- [TASK OBJECTIVE]: Leave the pictures aside and give back every entry below word for word.

MATERIAL FOR THIS EXERCISE Start Marker

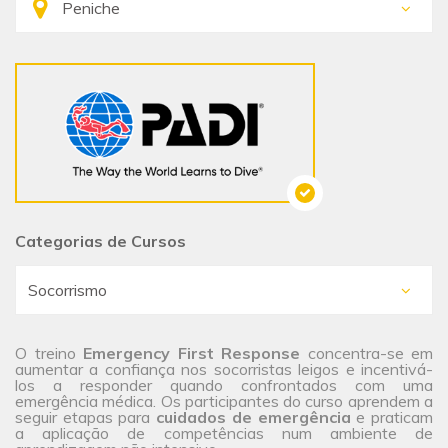
Categorias de Cursos
O treino
Emergency First Response
concentra-se em
aumentar a confiança nos socorristas leigos e incentivá-
los a responder quando confrontados com uma
emergência médica. Os participantes do curso aprendem a
seguir etapas para
cuidados de emergência
e praticam
a aplicação de competências num ambiente de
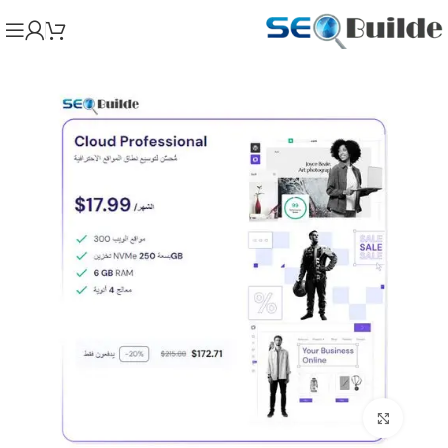
اضغط للتكبير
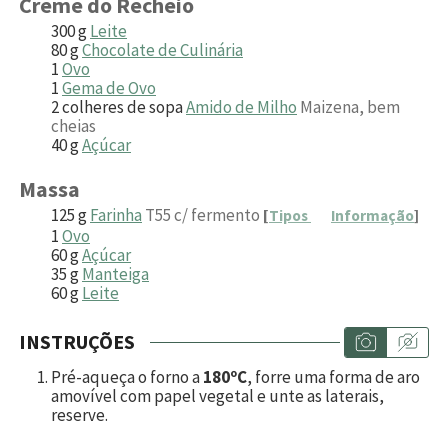
Creme do Recheio
300
g
Leite
80
g
Chocolate de Culinária
1
Ovo
1
Gema de Ovo
2
colheres de sopa
Amido de Milho
Maizena, bem
cheias
40
g
Açúcar
Massa
125
g
Farinha
T55 c/ fermento
[
Tipos
Informação
]
1
Ovo
60
g
Açúcar
35
g
Manteiga
60
g
Leite
INSTRUÇÕES
Pré-aqueça o forno a
180ºC
, forre uma forma de aro
amovível com papel vegetal e unte as laterais,
reserve.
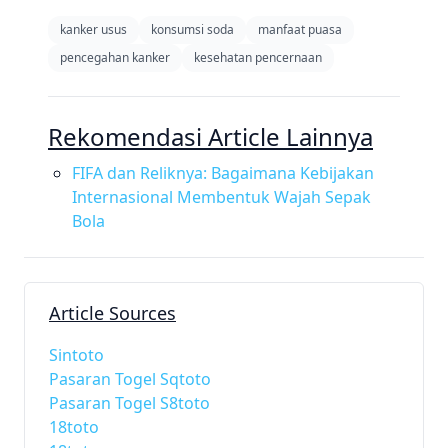
kanker usus
konsumsi soda
manfaat puasa
pencegahan kanker
kesehatan pencernaan
Rekomendasi Article Lainnya
FIFA dan Reliknya: Bagaimana Kebijakan
Internasional Membentuk Wajah Sepak
Bola
Article Sources
Sintoto
Pasaran Togel Sqtoto
Pasaran Togel S8toto
18toto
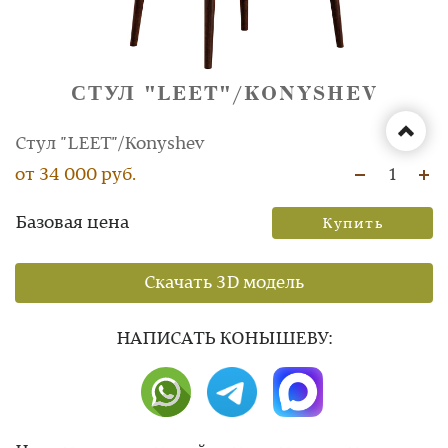
СТУЛ "LEET"/KONYSHEV
Стул "LEET"/Konyshev
от 34 000 руб.
1
Базовая цена
Купить
Скачать 3D модель
НAПИСАТЬ КОНЫШЕВУ:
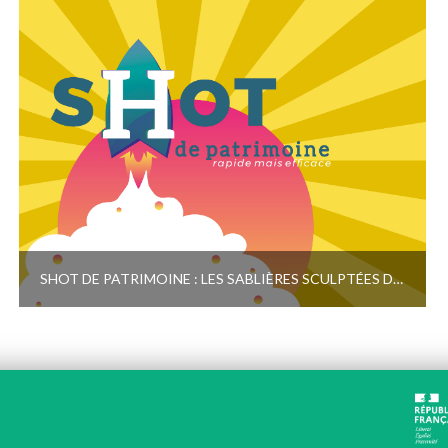
SHOT DE PATRIMOINE : LES SABLIÈRES SCULPTÉES DES ÉGLISES DU VIMEU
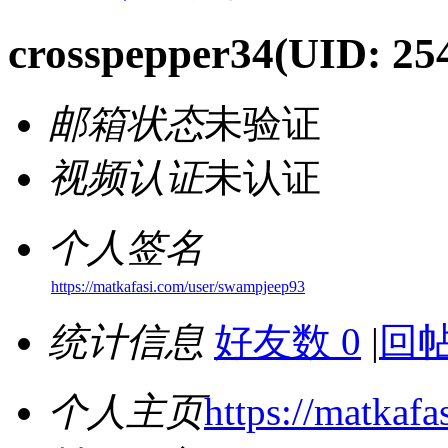
crosspepper34
(UID: 25
邮箱状态
未验证
视频认证
未认证
个人签名
https://matkafasi.com/user/swampjeep93
统计信息
好友数 0
|
回帖
个人主页
https://matkaf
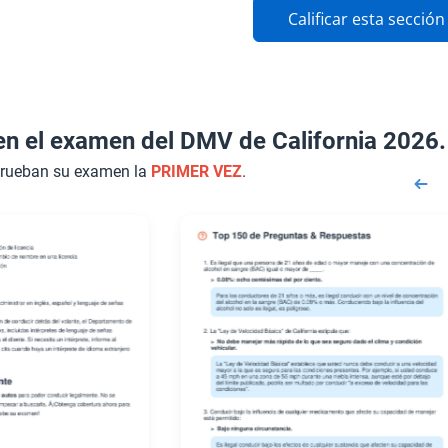
Calificar esta sección
n el examen del DMV de California 2026.
prueban su examen la
PRIMER VEZ
.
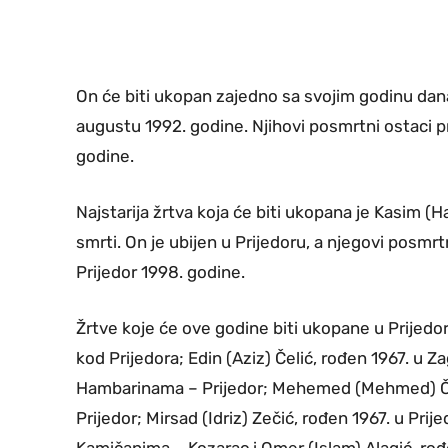
On će biti ukopan zajedno sa svojim godinu dana
augustu 1992. godine. Njihovi posmrtni ostaci p
godine.
Najstarija žrtva koja će biti ukopana je Kasim (H
smrti. On je ubijen u Prijedoru, a njegovi posmrt
Prijedor 1998. godine.
Žrtve koje će ove godine biti ukopane u Prijedo
kod Prijedora; Edin (Aziz) Čelić, rođen 1967. u Z
Hambarinama – Prijedor; Mehemed (Mehmed) Či
Prijedor; Mirsad (Idriz) Zečić, rođen 1967. u Pri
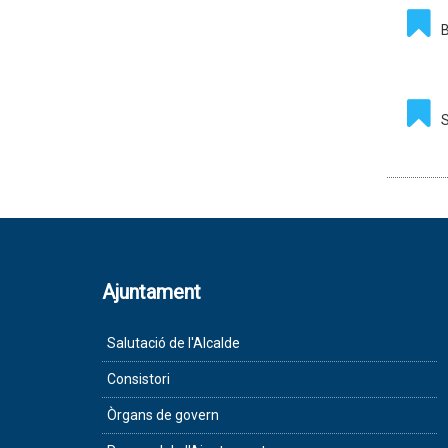
B
S
Ajuntament
Salutació de l'Alcalde
Consistori
Òrgans de govern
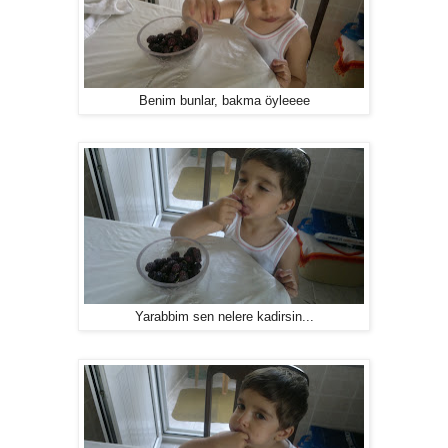
Benim bunlar, bakma öyleeee
Yarabbim sen nelere kadirsin...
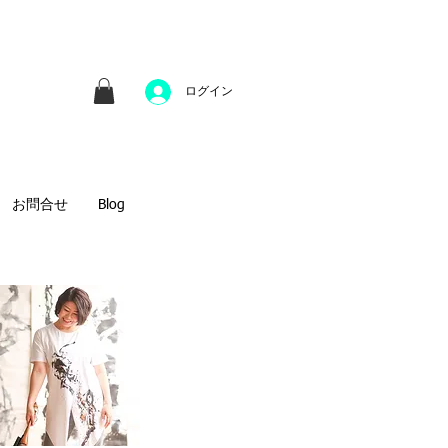
並びにファインアートのオンライン販売をしてい
方へのギフトとして、注文絵画も承ります。
ログイン
お問合せ
Blog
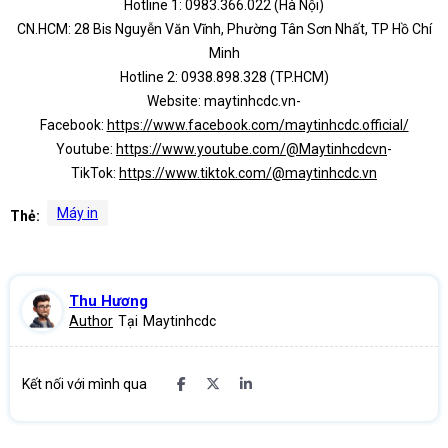
Hotline 1: 0983.366.022 (Hà Nội)
CN.HCM: 28 Bis Nguyễn Văn Vĩnh, Phường Tân Sơn Nhất, TP Hồ Chí
Minh
Hotline 2: 0938.898.328 (TP.HCM)
Website: maytinhcdc.vn-
Facebook:
https://www.facebook.com/maytinhcdc.official/
Youtube:
https://www.youtube.com/@Maytinhcdcvn
-
TikTok:
https://www.tiktok.com/@maytinhcdc.vn
Máy in
Thẻ:
Thu Hương
Author
Tại
Maytinhcdc
Kết nối với mình qua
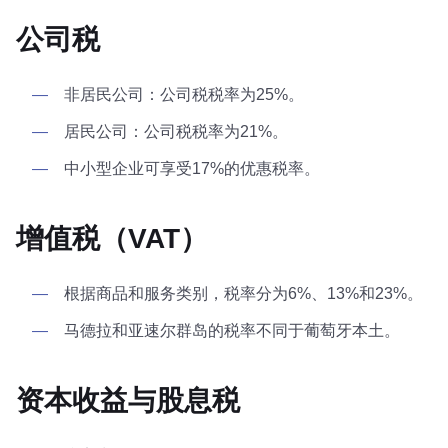
公司税
非居民公司：公司税税率为25%。
居民公司：公司税税率为21%。
中小型企业可享受17%的优惠税率。
增值税（VAT）
根据商品和服务类别，税率分为6%、13%和23%。
马德拉和亚速尔群岛的税率不同于葡萄牙本土。
资本收益与股息税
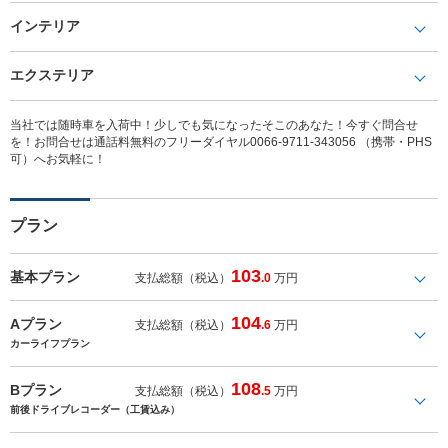
インテリア
エクステリア
当社では随時車を入荷中！少しでも気になったそこのあなた！今すぐ問合せ
を！お問合せは通話料無料のフリーダイヤル0066-9711-343056 （携帯・PHS
可）へお気軽に！
プラン
103
基本プラン
支払総額（税込）
.0
万円
104
Aプラン
支払総額（税込）
.6
万円
カーライフプラン
108
Bプラン
支払総額（税込）
.5
万円
前後ドライブレコーダー（工賃込み）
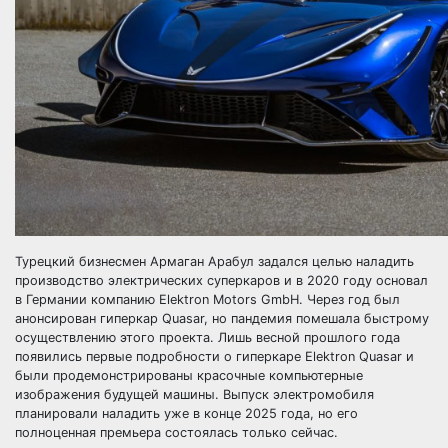
Турецкий бизнесмен Армаган Арабул задался целью наладить
производство электрических суперкаров и в 2020 году основал
в Германии компанию Elektron Motors GmbH. Через год был
анонсирован гиперкар Quasar, но пандемия помешала быстрому
осуществлению этого проекта. Лишь весной прошлого года
появились первые подробности о гиперкаре Elektron Quasar и
были продемонстрированы красочные компьютерные
изображения будущей машины. Выпуск электромобиля
планировали наладить уже в конце 2025 года, но его
полноценная премьера состоялась только сейчас.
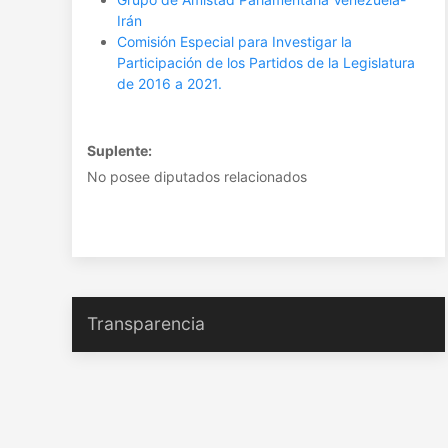
Irán
Comisión Especial para Investigar la
Participación de los Partidos de la Legislatura
de 2016 a 2021.
Suplente:
No posee diputados relacionados
Transparencia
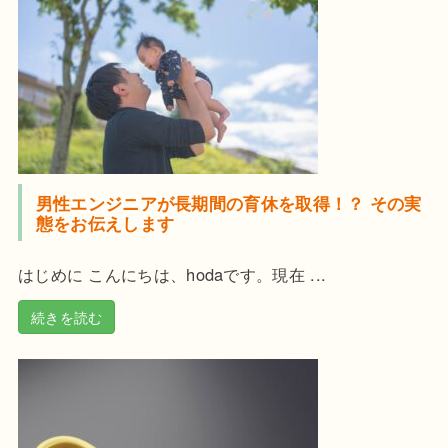
男性エンジニアが長期間の育休を取得！？ その実
態をお伝えします
はじめに こんにちは、hodaです。現在 ...
続きを読む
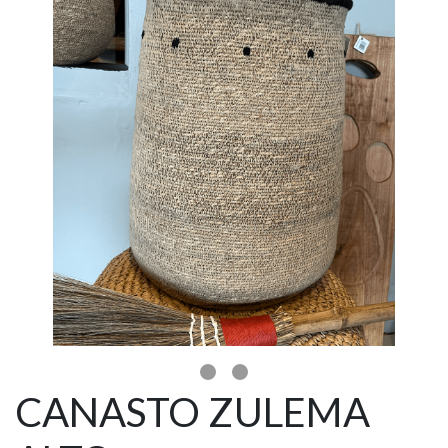
CANASTO ZULEMA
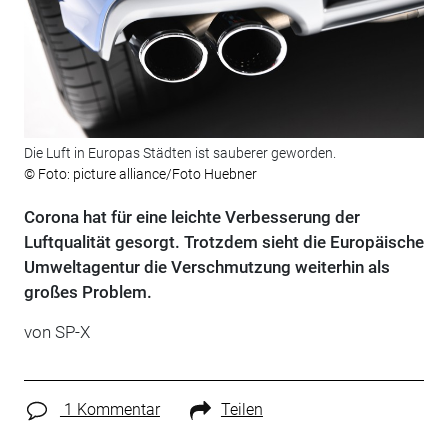
Die Luft in Europas Städten ist sauberer geworden.
© Foto: picture alliance/Foto Huebner
Corona hat für eine leichte Verbesserung der
Luftqualität gesorgt. Trotzdem sieht die Europäische
Umweltagentur die Verschmutzung weiterhin als
großes Problem.
von SP-X
1 Kommentar
Teilen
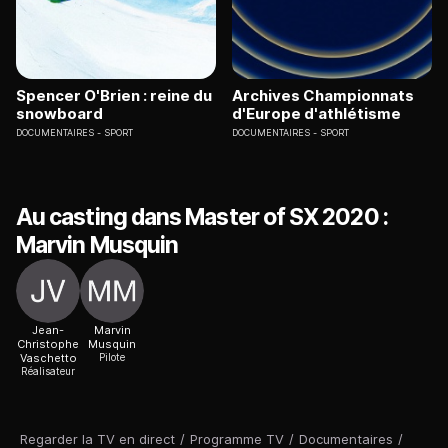
Spencer O'Brien : reine du
Archives Championnats
snowboard
d'Europe d'athlétisme
DOCUMENTAIRES
SPORT
DOCUMENTAIRES
SPORT
Au casting dans Master of SX 2020 :
Marvin Musquin
Jean-
Marvin
Christophe
Musquin
Vaschetto
Pilote
Réalisateur
Regarder la TV en direct
/
Programme TV
/
Documentaires
/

MATERIAL FOR THIS EXERCISE End Marker

- [SOLUTION BELOW]:
Categorias de Cursos
O treino
Emergency First Response
concentra-se em
aumentar a confiança nos socorristas leigos e incentivá-
los a responder quando confrontados com uma
emergência médica. Os participantes do curso aprendem a
seguir etapas para
cuidados de emergência
e praticam
a aplicação de competências num ambiente de
اضغط للتكبير
Creme do Recheio
300
g
Leite
80
g
Chocolate de Culinária
1
Ovo
1
Gema de Ovo
2
colheres de sopa
Amido de Milho
Maizena, bem
cheias
40
g
Açúcar
Massa
125
g
Farinha
T55 c/ fermento
[
Tipos
Informação
]
1
Ovo
60
g
Açúcar
35
g
Manteiga
60
g
Leite
INSTRUÇÕES
Pré-aqueça o forno a
180ºC
, forre uma forma de aro
amovível com papel vegetal e unte as laterais,
reserve.
kanker usus
konsumsi soda
manfaat puasa
pencegahan kanker
kesehatan pencernaan
Rekomendasi Article Lainnya
FIFA dan Reliknya: Bagaimana Kebijakan
Internasional Membentuk Wajah Sepak
Bola
Article Sources
Sintoto
Pasaran Togel Sqtoto
Pasaran Togel S8toto
18toto
СТУЛ "LEET"/KONYSHEV
Стул "LEET"/Konyshev
от 34 000 руб.
1
Базовая цена
Купить
Скачать 3D модель
НAПИСАТЬ КОНЫШЕВУ:
SHOT DE PATRIMOINE : LES SABLIÈRES SCULPTÉES DES ÉGLISES DU VIMEU
crosspepper34
(UID: 25
邮箱状态
未验证
视频认证
未认证
个人签名
https://matkafasi.com/user/swampjeep93
统计信息
好友数 0
|
回帖
个人主页
https://matkaf
Calificar esta sección
n el examen del DMV de California 2026.
prueban su examen la
PRIMER VEZ
.
On će biti ukopan zajedno sa svojim godinu dana
augustu 1992. godine. Njihovi posmrtni ostaci p
godine.
Najstarija žrtva koja će biti ukopana je Kasim (H
smrti. On je ubijen u Prijedoru, a njegovi posmrt
Prijedor 1998. godine.
Žrtve koje će ove godine biti ukopane u Prijedo
kod Prijedora; Edin (Aziz) Čelić, rođen 1967. u Z
Hambarinama – Prijedor; Mehemed (Mehmed) Či
Prijedor; Mirsad (Idriz) Zečić, rođen 1967. u Pri
B
S
Ajuntament
Salutació de l'Alcalde
Consistori
Òrgans de govern
Benim bunlar, bakma öyleeee
Yarabbim sen nelere kadirsin...
並びにファインアートのオンライン販売をしてい
方へのギフトとして、注文絵画も承ります。
ログイン
お問合せ
Blog
Hotline 1: 0983.366.022 (Hà Nội)
CN.HCM: 28 Bis Nguyễn Văn Vĩnh, Phường Tân Sơn Nhất, TP Hồ Chí
Minh
Hotline 2: 0938.898.328 (TP.HCM)
Website: maytinhcdc.vn-
Facebook:
https://www.facebook.com/maytinhcdc.official/
Youtube:
https://www.youtube.com/@Maytinhcdcvn
-
TikTok:
https://www.tiktok.com/@maytinhcdc.vn
Máy in
Thẻ:
Thu Hương
Author
Tại
Maytinhcdc
Kết nối với mình qua
公司税
非居民公司：公司税税率为25%。
居民公司：公司税税率为21%。
中小型企业可享受17%的优惠税率。
增值税（VAT）
根据商品和服务类别，税率分为6%、13%和23%。
马德拉和亚速尔群岛的税率不同于葡萄牙本土。
资本收益与股息税
インテリア
エクステリア
当社では随時車を入荷中！少しでも気になったそこのあなた！今すぐ問合せ
を！お問合せは通話料無料のフリーダイヤル0066-9711-343056 （携帯・PHS
可）へお気軽に！
プラン
103
基本プラン
支払総額（税込）
.0
万円
104
Aプラン
支払総額（税込）
.6
万円
カーライフプラン
108
Bプラン
支払総額（税込）
.5
万円
前後ドライブレコーダー（工賃込み）
Турецкий бизнесмен Армаган Арабул задался целью наладить
производство электрических суперкаров и в 2020 году основал
в Германии компанию Elektron Motors GmbH. Через год был
анонсирован гиперкар Quasar, но пандемия помешала быстрому
осуществлению этого проекта. Лишь весной прошлого года
появились первые подробности о гиперкаре Elektron Quasar и
были продемонстрированы красочные компьютерные
изображения будущей машины. Выпуск электромобиля
планировали наладить уже в конце 2025 года, но его
полноценная премьера состоялась только сейчас.
Irán
Comisión Especial para Investigar la
Participación de los Partidos de la Legislatura
de 2016 a 2021.
Suplente:
No posee diputados relacionados
Transparencia
男性エンジニアが長期間の育休を取得！？ その実
態をお伝えします
はじめに こんにちは、hodaです。現在 ...
続きを読む
CANASTO ZULEMA
Die Luft in Europas Städten ist sauberer geworden.
© Foto: picture alliance/Foto Huebner
Corona hat für eine leichte Verbesserung der
Luftqualität gesorgt. Trotzdem sieht die Europäische
Umweltagentur die Verschmutzung weiterhin als
großes Problem.
von SP-X
1 Kommentar
Teilen
Spencer O'Brien : reine du
Archives Championnats
snowboard
d'Europe d'athlétisme
DOCUMENTAIRES
SPORT
DOCUMENTAIRES
SPORT
Au casting dans Master of SX 2020 :
Marvin Musquin
Jean-
Marvin
Christophe
Musquin
Vaschetto
Pilote
Réalisateur
Regarder la TV en direct
/
Programme TV
/
Documentaires
/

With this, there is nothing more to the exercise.